[Source data]
--
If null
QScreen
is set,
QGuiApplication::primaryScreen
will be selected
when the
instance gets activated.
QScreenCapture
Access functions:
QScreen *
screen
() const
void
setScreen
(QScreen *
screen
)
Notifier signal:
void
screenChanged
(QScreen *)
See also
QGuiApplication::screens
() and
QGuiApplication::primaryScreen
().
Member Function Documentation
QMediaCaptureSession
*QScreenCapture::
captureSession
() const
--
*What you will do*:
Only the lines from the one with "QGuiApplication::screens" through the end of the data should be printed, each exactly as it appears.

*Your solution*:
QGuiApplication::screens
() and
QGuiApplication::primaryScreen
().
Member Function Documentation
QMediaCaptureSession
*QScreenCapture::
captureSession
() const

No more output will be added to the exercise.